There are some things that are just too huge for me to even tackle. However, I do feel qualified and compelled to take on my local government and the WFB. Please forgive yet another of my epistles/diatribes concerning the WFB. It doesn't take much to wind me up when it comes to the WFB. I've been fighting this thing for the last 25 years of my life and sometimes I don't feel that I have much life left.

on Handel! Of course the former Governor has been governor for two years!
I don't know though where he is going to get the money to do what he says he will do! He won't! Handel or Deal would do even less. They just want the job.

I support most of your actions, but not all of your "proposals."

Tell me how the Splost money for the WFB will be (not should be) spent if not for that road?

Roads need to be built before they are needed. Just as Georgia should have been doing something about water, bridges, dams, old Interstates, most school systems; and combining of county managements, Fire and police groups, erosion, foreclosed empty homes, jobs, etc.

These are city and county problems because that is where the people live that can make those improvements.

You made a good point in bringing up the deteriorating economic climate we're seeing. We are making noise about the WFB because we don't want to see $50,000,000 of our tax dollars wasted, especially in a bad economy. While Smith and Maxwell spoke in favor of the WFB, we don't know about the three remaining commissioners. For all we know, they may be more in favor of it than either one. Commissioners Frady and Maxwell attended the September 16, 2008 Open House Meeting where the WFB was presented to the public. Since Mr. Frady has not publicly spoken about the WFB since to my knowledge, it would appear that he favors it.

I agree that the money could well be put to better use, but once the wheels of politics start rolling, they're hard to stop. However, the law says that SPLOST dollars must go only to approved SPLOST projects. We, the taxpayers, approved a big package of SPLOST projects from which the commissioners selected the West Bypass.

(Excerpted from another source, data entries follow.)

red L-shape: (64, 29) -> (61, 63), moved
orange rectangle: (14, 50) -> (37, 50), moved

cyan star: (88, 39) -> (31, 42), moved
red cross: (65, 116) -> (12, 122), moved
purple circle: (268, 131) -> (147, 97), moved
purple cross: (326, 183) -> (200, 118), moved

The WFB crosses eight wetlands, so by law, the U. S. Army Corps of Engineers must get involved, approving a 404 Permit to cross those wetlands. The Commissioners-elect have sent the Army a letter, explaining that they oppose the WFB, and were elected by the people because of their opposition. They also explained that the road was not in the public interest, and why they believe that the county will be defying certain environmental principles if the road goes through.

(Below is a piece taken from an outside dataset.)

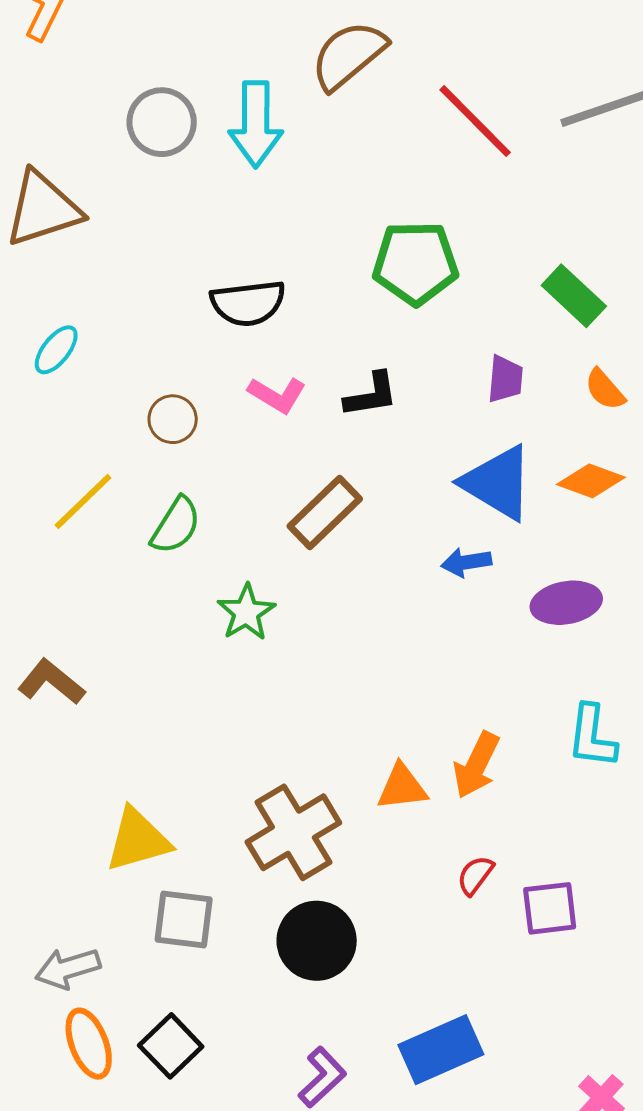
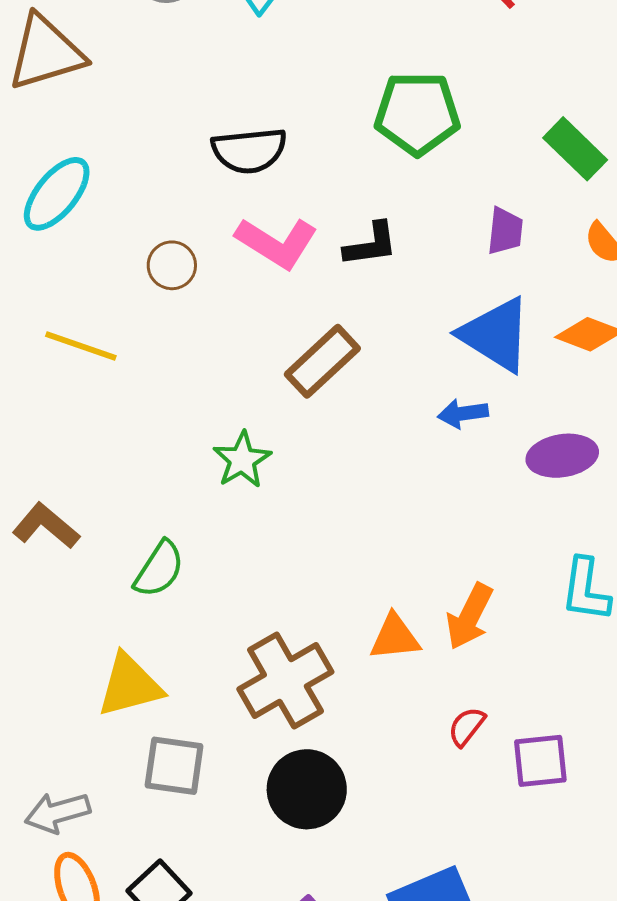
cyan ellipse: (56, 350) -> (57, 194), size x1.5
pink L-shape: (277, 395) -> (277, 243), size x1.4
yellow line: (83, 501) -> (81, 346), turned 62
green semicircle: (176, 526) -> (159, 569), moved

Other commenters have stated that roads must be built before they are needed. While that may be true, there must first be solid documentation that the selected route will effectively move projected traffic. Can you imagine how a two lane road in West Fayetteville ending nowhere will move enough traffic to relieve congestion in downtown Fayetteville? It's a joke. They may just as well have proposed a six lane tollway from Tyrone to Brooks to Woolsey in order to handle projected West and Southside growth.

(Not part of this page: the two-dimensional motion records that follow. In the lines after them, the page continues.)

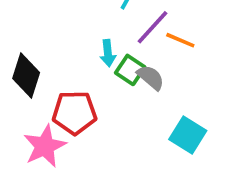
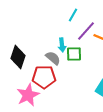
green square: (130, 70) -> (74, 54), turned -35
gray semicircle: (151, 77) -> (53, 58), moved

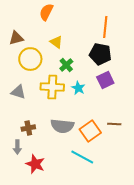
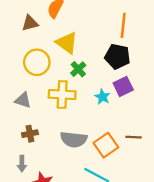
brown triangle: (16, 38) -> (30, 23), moved
yellow triangle: (56, 42) -> (67, 43), size x1.5
cyan star: (78, 88) -> (102, 97), moved
brown cross: (28, 128) -> (30, 134), moved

Unfortunately, the sitting commissioners have been saying that the WFB is the answer to congestion, but refuse to discuss the specifics of how the selected route is the answer. That's why their handling of the road leaves so much to be desired. Nothing will ever improve until they are finally convinced that the public just won't put up with what they've been doing any more.

Yes, the econonmy, lost jobs, empty strip malls, residential building permits down to nil all need to be reviewed. I understand that Commissioners-elect McCarty and Brown are already taking a hard look at Fayette County's economy, and will make that a priority when they go into office.

But some folks just don't understand the value of a dollar.